We want Massdriver to not only be a way to configure your system and remediate problems, but we also want you to be able to see the health of your system. In January, we'll be rolling out automated metric visualization on the diagrams. You'll be able to log in to Massdriver, configure infrastructure, and immediately see the health of your infrastructure, RAM, CPU, traffic, etc., right there.

We're working on automated SLIs for application services using RED (rate, errors, duration) signals. We want to give teams really good SLIs by default and let them fine-tune those as they get more familiar with how their application performs.

Anton: What do you think is the future of the operations? Where will it all go, and how will it develop?

Cory: Platform engineering is the future. And again, whatever way you need to get to a platform, get there. Whether using a PaaS or an IDP or building your own platform engineering team. So many new engineers are going to be joining the workforce by 2030. We already have so many engineers who either aren't interested in the operations side or don't have deep operations experience but still need to run applications at scale.

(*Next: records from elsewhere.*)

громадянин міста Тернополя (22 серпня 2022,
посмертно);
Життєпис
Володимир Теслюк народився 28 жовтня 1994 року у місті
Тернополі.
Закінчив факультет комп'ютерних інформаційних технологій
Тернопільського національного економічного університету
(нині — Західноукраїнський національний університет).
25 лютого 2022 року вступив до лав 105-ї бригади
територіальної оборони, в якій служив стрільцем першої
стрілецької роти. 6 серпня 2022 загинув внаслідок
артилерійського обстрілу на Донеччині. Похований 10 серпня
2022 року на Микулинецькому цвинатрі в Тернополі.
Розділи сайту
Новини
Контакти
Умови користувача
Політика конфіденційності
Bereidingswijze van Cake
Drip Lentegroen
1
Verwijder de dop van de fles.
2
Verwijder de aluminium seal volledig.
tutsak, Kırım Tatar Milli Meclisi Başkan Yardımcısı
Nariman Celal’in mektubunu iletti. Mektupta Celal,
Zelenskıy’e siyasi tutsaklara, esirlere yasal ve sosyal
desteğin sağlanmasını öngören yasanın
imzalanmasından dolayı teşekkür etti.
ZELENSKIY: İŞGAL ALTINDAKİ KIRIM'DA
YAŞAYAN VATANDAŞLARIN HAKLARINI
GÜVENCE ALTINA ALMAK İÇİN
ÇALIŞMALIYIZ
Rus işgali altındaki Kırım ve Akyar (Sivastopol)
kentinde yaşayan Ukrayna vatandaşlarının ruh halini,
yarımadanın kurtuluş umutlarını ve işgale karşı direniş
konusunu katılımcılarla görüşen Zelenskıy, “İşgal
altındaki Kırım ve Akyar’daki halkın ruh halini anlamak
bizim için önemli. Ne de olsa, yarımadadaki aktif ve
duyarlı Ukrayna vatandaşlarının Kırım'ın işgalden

We need to make it easier to do that moving forward. We're in a post-Heroku world. They changed the way we thought about delivering software. It's funny when you think about software. Not much has changed in software in the past 70 years. We've got some new programming languages, but it's all syntactic sugar around variables, loops, and conditionals. But everything has changed multiple times when you think about how we deploy software in the past 10 years. We went from data centers to VPSs and web hosting. Now we're in containers and serverless. We even have serverless containers! It's changing at a hectic pace.

I would love to see more companies doing what we are doing. We need to give engineers platforms, but we can't back their businesses into a corner. We need to provide them with high-level components, so it's easy for them to design their platforms, own their data, and adjust course when necessary. As an industry that has taken over the world, we can't simply sell the same handful of opinionated platforms to every business under the sun. Organizations and teams are unique, and so are how they run their apps.

Anton: Do you have something you want to add? 

Cory: I'd love people to check out the platform. Billing is usage-based, and we don't charge for the first $500/mo of cloud spend. It's a generous free tier for hobbyists and startups. We're also an AWS Activate Provider, so if you are running on a PaaS today and want to migrate to AWS, our customers get $5000 of credit on AWS to get started, and we're always happy to help figure out the details of a migration. We've migrated some very large businesses to the cloud.

Anton: Great. Thanks a lot, Cory! It was a super interesting conversation about operations, DevOps, and platform engineering.